WHAT THE EXERCISE ASKS >> Copy all data exactly. Skip pictures.

ENTRIES PROVIDED >>
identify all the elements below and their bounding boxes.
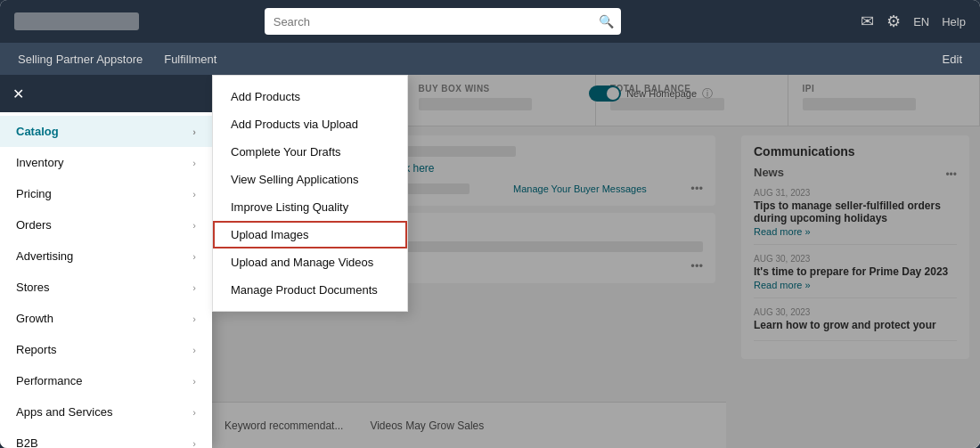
chevron-right-icon-growth: › (192, 314, 196, 324)
sidebar-item-stores[interactable]: Stores › (0, 272, 212, 303)
dropdown-item-upload-videos[interactable]: Upload and Manage Videos (213, 248, 407, 276)
sidebar-item-label-b2b: B2B (16, 436, 38, 448)
sidebar-item-label-catalog: Catalog (16, 125, 59, 138)
chevron-right-icon-inventory: › (192, 158, 196, 168)
search-input[interactable] (265, 8, 621, 35)
chevron-right-icon-apps: › (192, 407, 196, 418)
close-icon[interactable]: ✕ (12, 86, 24, 102)
sidebar-item-advertising[interactable]: Advertising › (0, 240, 212, 272)
chevron-right-icon-stores: › (192, 282, 196, 293)
sidebar-item-label-performance: Performance (16, 374, 82, 387)
language-selector[interactable]: EN (913, 15, 929, 29)
dropdown-item-manage-documents[interactable]: Manage Product Documents (213, 276, 407, 304)
help-link[interactable]: Help (942, 15, 966, 29)
chevron-right-icon-catalog: › (192, 126, 196, 137)
sidebar-item-orders[interactable]: Orders › (0, 209, 212, 240)
chevron-right-icon-pricing: › (192, 189, 196, 200)
subnav-item-appstore[interactable]: Selling Partner Appstore (18, 53, 143, 66)
sidebar-item-catalog[interactable]: Catalog › (0, 116, 212, 147)
chevron-right-icon-b2b: › (192, 438, 196, 449)
sidebar: ✕ Catalog › Inventory › Pricing › Orders… (0, 75, 212, 448)
dropdown-item-improve-listing[interactable]: Improve Listing Quality (213, 193, 407, 221)
sidebar-item-label-growth: Growth (16, 312, 53, 325)
brand-logo (14, 12, 139, 30)
sidebar-item-pricing[interactable]: Pricing › (0, 178, 212, 209)
sidebar-item-inventory[interactable]: Inventory › (0, 147, 212, 178)
sidebar-item-label-pricing: Pricing (16, 187, 52, 200)
mail-icon[interactable]: ✉ (861, 12, 874, 31)
subnav: Selling Partner Appstore Fulfillment Edi… (0, 43, 980, 75)
sidebar-item-label-orders: Orders (16, 218, 52, 232)
sidebar-item-reports[interactable]: Reports › (0, 334, 212, 365)
sidebar-item-growth[interactable]: Growth › (0, 303, 212, 334)
subnav-item-fulfillment[interactable]: Fulfillment (164, 53, 216, 66)
sidebar-header: ✕ (0, 75, 212, 112)
catalog-dropdown: Add Products Add Products via Upload Com… (212, 75, 408, 312)
settings-icon[interactable]: ⚙ (886, 12, 901, 31)
dropdown-item-view-applications[interactable]: View Selling Applications (213, 166, 407, 193)
dropdown-item-upload-images[interactable]: Upload Images (213, 221, 407, 248)
sidebar-item-label-advertising: Advertising (16, 249, 73, 263)
navbar: 🔍 ✉ ⚙ EN Help (0, 0, 980, 43)
dropdown-item-complete-drafts[interactable]: Complete Your Drafts (213, 138, 407, 166)
sidebar-item-label-stores: Stores (16, 281, 50, 294)
sidebar-item-label-reports: Reports (16, 343, 57, 356)
sidebar-item-label-inventory: Inventory (16, 156, 63, 169)
chevron-right-icon-advertising: › (192, 251, 196, 262)
chevron-right-icon-orders: › (192, 220, 196, 231)
chevron-right-icon-performance: › (192, 376, 196, 387)
chevron-right-icon-reports: › (192, 345, 196, 355)
dropdown-item-add-products[interactable]: Add Products (213, 83, 407, 110)
main-content: BUYER MESSAGES BUY BOX WINS TOTAL BALANC… (0, 75, 980, 448)
dropdown-item-add-via-upload[interactable]: Add Products via Upload (213, 110, 407, 138)
sidebar-item-performance[interactable]: Performance › (0, 365, 212, 396)
sidebar-item-label-apps: Apps and Services (16, 405, 112, 419)
subnav-edit[interactable]: Edit (943, 53, 962, 66)
navbar-right: ✉ ⚙ EN Help (861, 12, 966, 31)
screen: 🔍 ✉ ⚙ EN Help Selling Partner Appstore F… (0, 0, 980, 448)
search-container: 🔍 (265, 8, 621, 35)
sidebar-item-b2b[interactable]: B2B › (0, 428, 212, 448)
sidebar-items: Catalog › Inventory › Pricing › Orders ›… (0, 112, 212, 448)
search-icon: 🔍 (599, 14, 614, 29)
navbar-logo (14, 12, 139, 30)
sidebar-item-apps[interactable]: Apps and Services › (0, 396, 212, 428)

RESPONSE TO THIS TASK >>
identify all the elements below and their bounding boxes.
chevron-right-icon-growth: › (192, 314, 196, 324)
sidebar-item-stores[interactable]: Stores › (0, 272, 212, 303)
dropdown-item-upload-videos[interactable]: Upload and Manage Videos (213, 248, 407, 276)
sidebar-item-label-b2b: B2B (16, 436, 38, 448)
sidebar-item-label-catalog: Catalog (16, 125, 59, 138)
chevron-right-icon-inventory: › (192, 158, 196, 168)
search-input[interactable] (265, 8, 621, 35)
chevron-right-icon-apps: › (192, 407, 196, 418)
close-icon[interactable]: ✕ (12, 86, 24, 102)
sidebar-item-advertising[interactable]: Advertising › (0, 240, 212, 272)
chevron-right-icon-stores: › (192, 282, 196, 293)
sidebar-item-label-performance: Performance (16, 374, 82, 387)
language-selector[interactable]: EN (913, 15, 929, 29)
dropdown-item-manage-documents[interactable]: Manage Product Documents (213, 276, 407, 304)
help-link[interactable]: Help (942, 15, 966, 29)
chevron-right-icon-catalog: › (192, 126, 196, 137)
sidebar-item-orders[interactable]: Orders › (0, 209, 212, 240)
chevron-right-icon-pricing: › (192, 189, 196, 200)
subnav-item-appstore[interactable]: Selling Partner Appstore (18, 53, 143, 66)
sidebar-item-catalog[interactable]: Catalog › (0, 116, 212, 147)
chevron-right-icon-b2b: › (192, 438, 196, 449)
sidebar: ✕ Catalog › Inventory › Pricing › Orders… (0, 75, 212, 448)
dropdown-item-improve-listing[interactable]: Improve Listing Quality (213, 193, 407, 221)
sidebar-item-label-growth: Growth (16, 312, 53, 325)
brand-logo (14, 12, 139, 30)
sidebar-item-pricing[interactable]: Pricing › (0, 178, 212, 209)
sidebar-item-inventory[interactable]: Inventory › (0, 147, 212, 178)
sidebar-item-label-pricing: Pricing (16, 187, 52, 200)
mail-icon[interactable]: ✉ (861, 12, 874, 31)
subnav: Selling Partner Appstore Fulfillment Edi… (0, 43, 980, 75)
sidebar-item-label-orders: Orders (16, 218, 52, 232)
sidebar-item-reports[interactable]: Reports › (0, 334, 212, 365)
sidebar-item-growth[interactable]: Growth › (0, 303, 212, 334)
subnav-item-fulfillment[interactable]: Fulfillment (164, 53, 216, 66)
sidebar-header: ✕ (0, 75, 212, 112)
catalog-dropdown: Add Products Add Products via Upload Com… (212, 75, 408, 312)
settings-icon[interactable]: ⚙ (886, 12, 901, 31)
dropdown-item-view-applications[interactable]: View Selling Applications (213, 166, 407, 193)
dropdown-item-upload-images[interactable]: Upload Images (213, 221, 407, 248)
sidebar-item-label-advertising: Advertising (16, 249, 73, 263)
navbar: 🔍 ✉ ⚙ EN Help (0, 0, 980, 43)
dropdown-item-complete-drafts[interactable]: Complete Your Drafts (213, 138, 407, 166)
sidebar-item-label-stores: Stores (16, 281, 50, 294)
sidebar-item-label-reports: Reports (16, 343, 57, 356)
sidebar-item-label-inventory: Inventory (16, 156, 63, 169)
chevron-right-icon-advertising: › (192, 251, 196, 262)
chevron-right-icon-orders: › (192, 220, 196, 231)
chevron-right-icon-performance: › (192, 376, 196, 387)
chevron-right-icon-reports: › (192, 345, 196, 355)
dropdown-item-add-products[interactable]: Add Products (213, 83, 407, 110)
main-content: BUYER MESSAGES BUY BOX WINS TOTAL BALANC… (0, 75, 980, 448)
dropdown-item-add-via-upload[interactable]: Add Products via Upload (213, 110, 407, 138)
sidebar-item-performance[interactable]: Performance › (0, 365, 212, 396)
sidebar-item-label-apps: Apps and Services (16, 405, 112, 419)
subnav-edit[interactable]: Edit (943, 53, 962, 66)
navbar-right: ✉ ⚙ EN Help (861, 12, 966, 31)
screen: 🔍 ✉ ⚙ EN Help Selling Partner Appstore F… (0, 0, 980, 448)
search-container: 🔍 (265, 8, 621, 35)
sidebar-item-b2b[interactable]: B2B › (0, 428, 212, 448)
sidebar-items: Catalog › Inventory › Pricing › Orders ›… (0, 112, 212, 448)
search-icon: 🔍 (599, 14, 614, 29)
navbar-logo (14, 12, 139, 30)
sidebar-item-apps[interactable]: Apps and Services › (0, 396, 212, 428)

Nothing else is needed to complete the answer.